The survival of the South's inhabitants depends on chinook salmon, their main food. On the Fraser River, one of the most important C.C. salmon rivers, 11 of the 15 chinook stocks are extremely exhausted and require conservation action. Habitat destruction, fishing, pollutants, farming, water heating and acidification by climate change, as well as threats from open salmon cleanliness hold a role in the fall of chinook. Commercial and recreational fishing competes with whales for salmon, and their presence, along with all ocean movement, disrupts food whales.
Athletic fishing groups attribute chinook reduced to seals and sea lions and call for slaughter. But blaming the seals does not explain the low chinook returns.
People almost excluded port seals from the coasts of Northern Ireland. in the 20th century. The control of the princess and the excessive intrusion of the trade of fur trade brought populations to less than 10,000 in the 1960s. Since the seals were protected in 1970, the numbers grew almost to the pre-exploitation levels of 1880, to about 110,000, and remained stable since the late 1990s. Restoration of seal populations can be considered a good story.
It is tempting to look for simple linear solutions, such as a slaughter, but it is very unlikely that you have the desired result. The complexity of marine food tissues requires a non-linear view that includes millions of ecological possibilities. According to a study, only 4% of the port diet is salmon, and even less is chinook. The seals eat all kinds of young salmon and only rarely the adult salmon targeting recreational fishing. They also eat small fish such as hake, which are big chocolate-salmon raptors, and fish that compete with the chinook. It is likely that the presence of the stamp increases despite decreasing chinook numbers.

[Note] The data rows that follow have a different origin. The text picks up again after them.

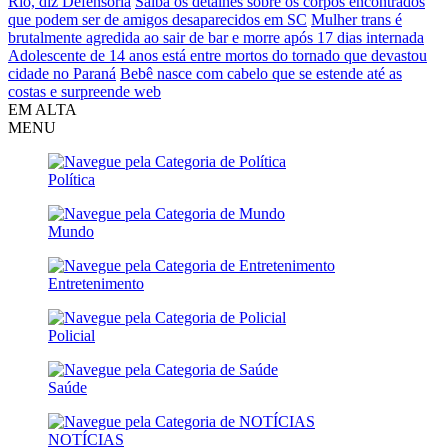
Rio, diz Defensoria
Saiba os detalhes sobre os corpos encontrados
que podem ser de amigos desaparecidos em SC
Mulher trans é
brutalmente agredida ao sair de bar e morre após 17 dias internada
Adolescente de 14 anos está entre mortos do tornado que devastou
cidade no Paraná
Bebê nasce com cabelo que se estende até as
costas e surpreende web
EM ALTA
MENU
Política
Mundo
Entretenimento
Policial
Saúde
NOTÍCIAS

Transient orchestras were more frequently observed by their foreign cousins in the coastal waters of the UK. over the past decade. Their population is estimated to have grown to about 300. These orcas prefer to eat seals at the harbor, requiring the caloric energy of about one seal per day.
Many people who ask for sea lion seals and plumes also point to increased hatchery production as the best solution for dropping wild salmon stocks. However, over more than 130 years of West Coast hatcheries, fishing has collapsed and wild salmon populations have fallen. The proliferation of hatcheries between 1900 and 2014, among other factors, led to a 97% reduction in Puget Sound.
Pacific salmon is an adaptive species able to measure genetic variations within 17 generations and capable of adapting to the changing natural environments where they were born. Artificial choice of parents in a hatcher removes much of the natural selection needed to ensure effective adaptation. The most recent science also shows that short periods of time in an artificial environment change the hatchery's fish, making them less suitable for survival and transferring genes that can damage wildlife if farmed fish do so in the area reproduction.
Fishponds can never be really wild. Their presence can cause more damage than good. Surviving people compete with wild fish for eating and in some cases they can eat smaller wild fish. With more than five billion salmon hatchery released each year, concerns are expressed about the total capacity of the North Pacific Ocean and the limited supply of food. Often the use of hatcheries leads to an increase in fishing capacity to justify the costs of the hatchery or to avoid the necessary actions such as reducing catches and restoring habitats for the reconstitution of wild fish populations.
Environment and Sustainable Development Commissioner Julie Gelfand called on the federal government to protect endangered, calm, limited and delayed. People are the main threat to wildlife. We have to take responsibility and change our devastating ways. If we want to survive orcas and other species, we should look in the mirror and change our own behavior.